American photographer

Margery Lewis (Smith) was an American photographer active from the 1940s to the 1970s.

==Biography==

Margery Lewis' long-term relationship with photojournalist W. Eugene Smith overshadows her own career as a photographer in her own right. Their relationship began, and their son Kevin Eugene Smith was born (in 1954), while Smith was still married to his wife Carmen, with whom he had four children.

Lewis changed her name to Smith in the 1960s, but continued to use Lewis in picture credits.

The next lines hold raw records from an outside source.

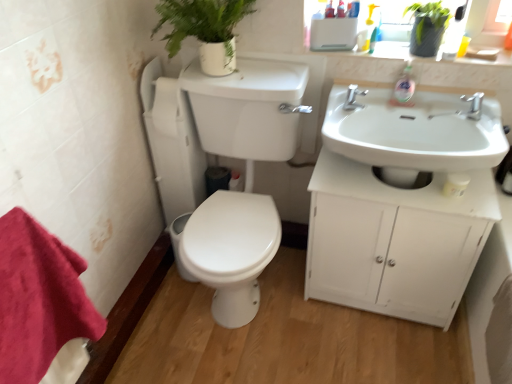 Question: Is point (472, 97) positioned closer to the camera than point (358, 92)?

Choices:
 (A) farther
 (B) closer

Answer: (B)

Question: Considering the positions of silver metallic faucet at upper right, acting as the 1th tap starting from the right, and silver metallic tap at upper center, which ranks as the second tap in right-to-left order, in the image, is silver metallic faucet at upper right, acting as the 1th tap starting from the right, wider or thinner than silver metallic tap at upper center, which ranks as the second tap in right-to-left order,?

Choices:
 (A) wide
 (B) thin

Answer: (A)

Question: Which object is the closest to the green matte plant at upper right, the second plant viewed from the left?

Choices:
 (A) white glossy sink at right
 (B) silver metallic tap at upper center, which ranks as the second tap in right-to-left order
 (C) yellow plastic cup at upper right
 (D) red cotton towel at lower left
 (E) white glossy toilet bowl at lower center

Answer: (C)

Question: Based on their relative distances, which object is farther from the white glossy toilet at center-left?

Choices:
 (A) green matte plant at upper center, which is the 2th plant from right to left
 (B) silver metallic faucet at upper right, acting as the 1th tap starting from the right
 (C) white matte cabinet at right
 (D) green matte plant at upper right, the second plant viewed from the left
 (E) white glossy toilet bowl at lower center

Answer: (B) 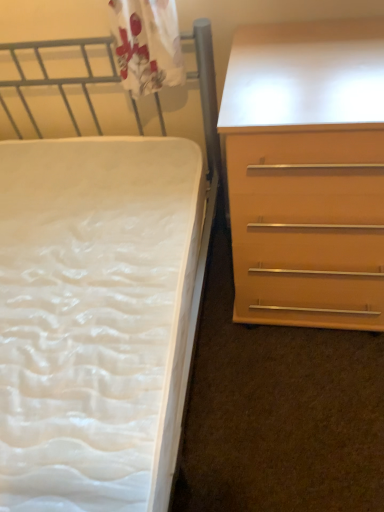 You are a GUI agent. You are given a task and a screenshot of the screen. Output one action in this format:
    pyautogui.click(x=<x>, y=<y>)
    Task: Click on the free area in between white textured mattress at left and light brown wood chest of drawers at right
    The height and width of the screenshot is (512, 384).
    Given the screenshot: What is the action you would take?
    pyautogui.click(x=277, y=402) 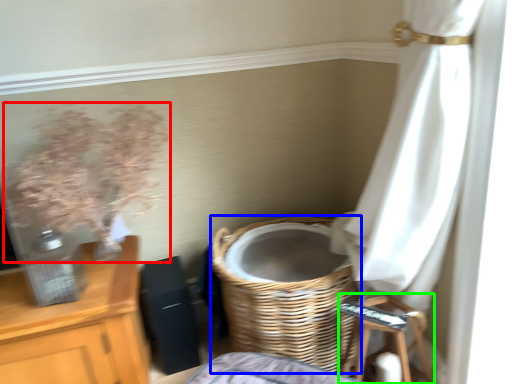 Question: Which object is positioned farthest from floral arrangement (highlighted by a red box)? Select from basket (highlighted by a blue box) and step stool (highlighted by a green box).

Choices:
 (A) basket
 (B) step stool

Answer: (B) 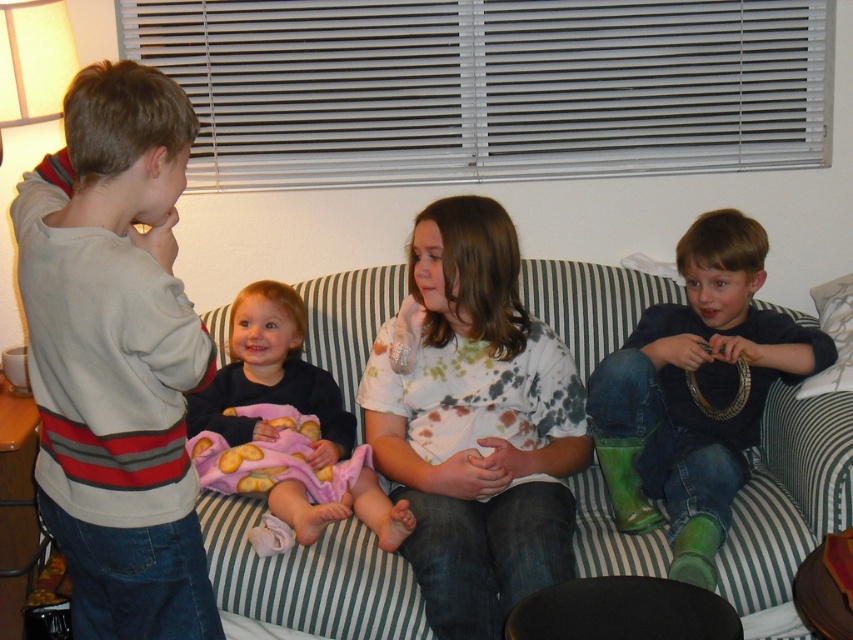 From the picture: Between tie-dye fabric shirt at center and pink fleece blanket at center, which one has more height?

Standing taller between the two is tie-dye fabric shirt at center.

Find the location of `tie-dye fabric shirt at center`. tie-dye fabric shirt at center is located at coordinates (477, 426).

Locate an element on the screen. The height and width of the screenshot is (640, 853). tie-dye fabric shirt at center is located at coordinates (477, 426).

Identify the location of tie-dye fabric shirt at center. (477, 426).

Does green striped couch at center have a greater height compared to pink fleece blanket at center?

Incorrect, green striped couch at center's height is not larger of pink fleece blanket at center's.

Is green striped couch at center to the left of pink fleece blanket at center from the viewer's perspective?

In fact, green striped couch at center is to the right of pink fleece blanket at center.

Between point (817, 435) and point (323, 522), which one is positioned in front?

Point (323, 522)

I want to click on green striped couch at center, so click(x=310, y=577).

Does green rubber boots at right appear on the left side of pink fleece blanket at center?

Incorrect, green rubber boots at right is not on the left side of pink fleece blanket at center.

Is point (665, 448) farther from viewer compared to point (386, 509)?

Yes, point (665, 448) is farther from viewer.

I want to click on green rubber boots at right, so [x=695, y=392].

Locate an element on the screen. The width and height of the screenshot is (853, 640). green rubber boots at right is located at coordinates (695, 392). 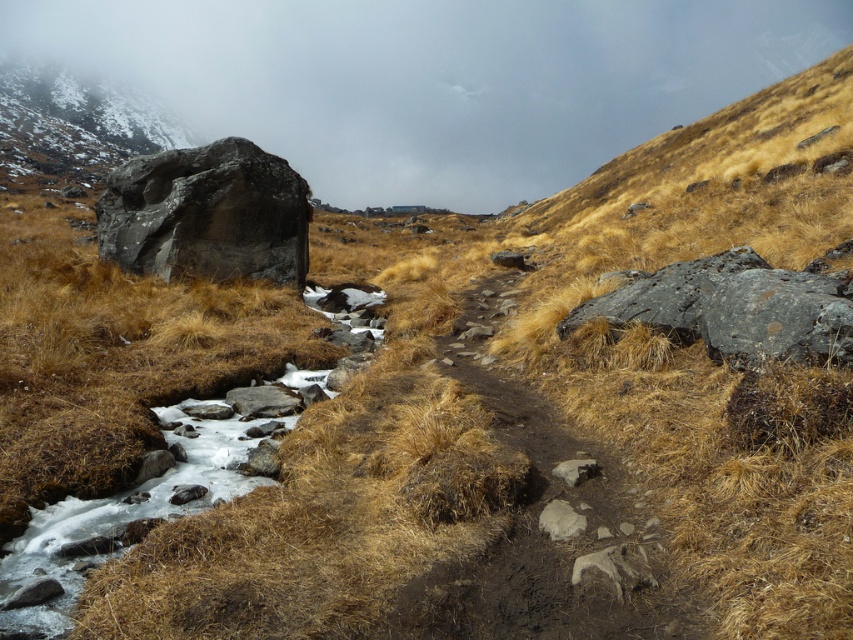 You are a hiker standing at the bottom of the mountain path. You see the foggy mist at upper center. Based on the scene description, where exactly is the foggy mist located in relation to the path and the large rock formation on the left?

The foggy mist at upper center is located at point (x=428, y=80), which is near the top center of the scene, above the path and the large rock formation on the left.

You are a hiker trying to navigate the path. You see the snowy granite boulder at upper left and the smooth gray rock at lower center. Which rock is closer to you as you stand on the path?

The smooth gray rock at lower center is behind the snowy granite boulder at upper left, so the snowy granite boulder at upper left is closer to you. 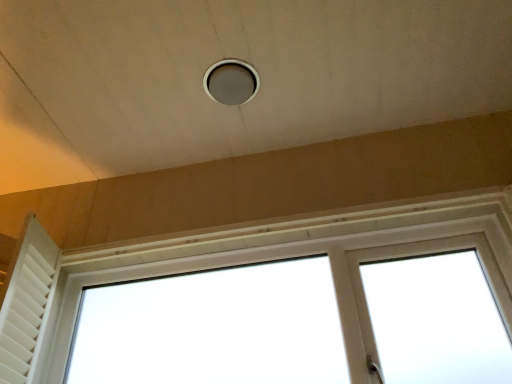 Question: Based on their positions, is matte gray hole at center located to the left or right of white matte shutter at left?

Choices:
 (A) left
 (B) right

Answer: (B)

Question: From the image's perspective, is matte gray hole at center located above or below white matte shutter at left?

Choices:
 (A) below
 (B) above

Answer: (B)

Question: Considering the real-world distances, which object is closest to the matte gray hole at center?

Choices:
 (A) white matte shutter at left
 (B) white plastic window at center

Answer: (B)

Question: Which object is the closest to the matte gray hole at center?

Choices:
 (A) white plastic window at center
 (B) white matte shutter at left

Answer: (A) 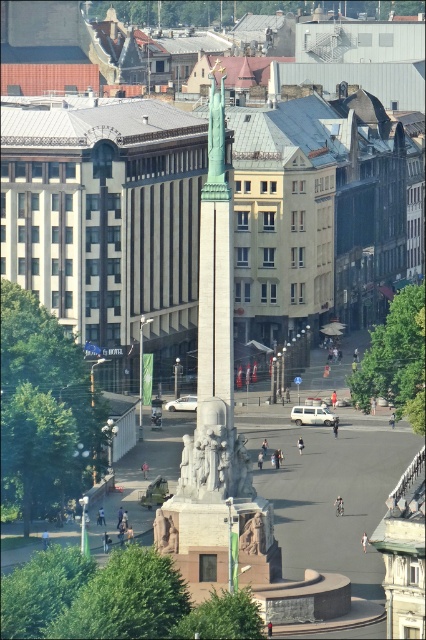 You are a tourist standing at the edge of the urban square and want to take a photo of both the polished stone obelisk at center and the rustic stone statue at center. Which direction should you face to ensure both are visible in your camera frame?

You should face to the right so that both the polished stone obelisk at center and the rustic stone statue at center are visible in your frame, as the polished stone obelisk at center is positioned to the left of the rustic stone statue at center.

You are a city planner reviewing the urban square layout. You need to determine if the polished stone obelisk at center can be moved closer to the modern building on the left without overlapping with the rustic stone statue at center. Given their widths, which object requires more space when moving?

The polished stone obelisk at center has a larger width than the rustic stone statue at center, so it requires more space when moving. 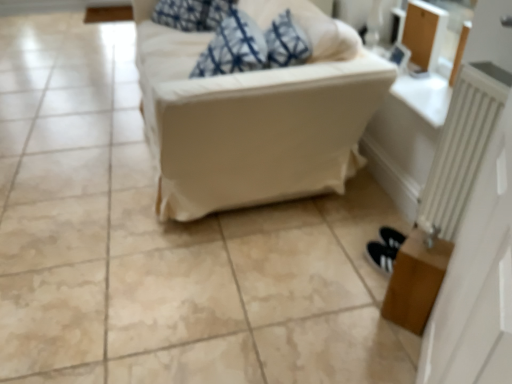 In order to click on free space that is to the left of brown wooden table at lower right in this screenshot , I will do `click(351, 310)`.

==Professional photographer==

Lewis was a portraitist of celebrities, especially musicians, artists and writers, including Leopold Stokowski, painter Paul Burlin and poet Carolyn Stoloff (both appearing in the March, 1963 issue of Horizon magazine), Elliott Carter, Norman Granz, and Aaron Copeland.

She continued to photograph into the 1970s.

==Recognition==

Lewis’ photographs were included in two exhibitions at the Museum of Modern Art both assembled by the Museum’s curator of photography Edward Steichen; Always the Young Strangers, February 26–April 1, 1953, and, from 1955, the world-touring The Family of Man, seen by 9 million visitors, in which one of her 1954 photographs of couples at a high school dance, commissioned by Seventeen, was featured.

She produced images and articles for popular mid-century photography magazines.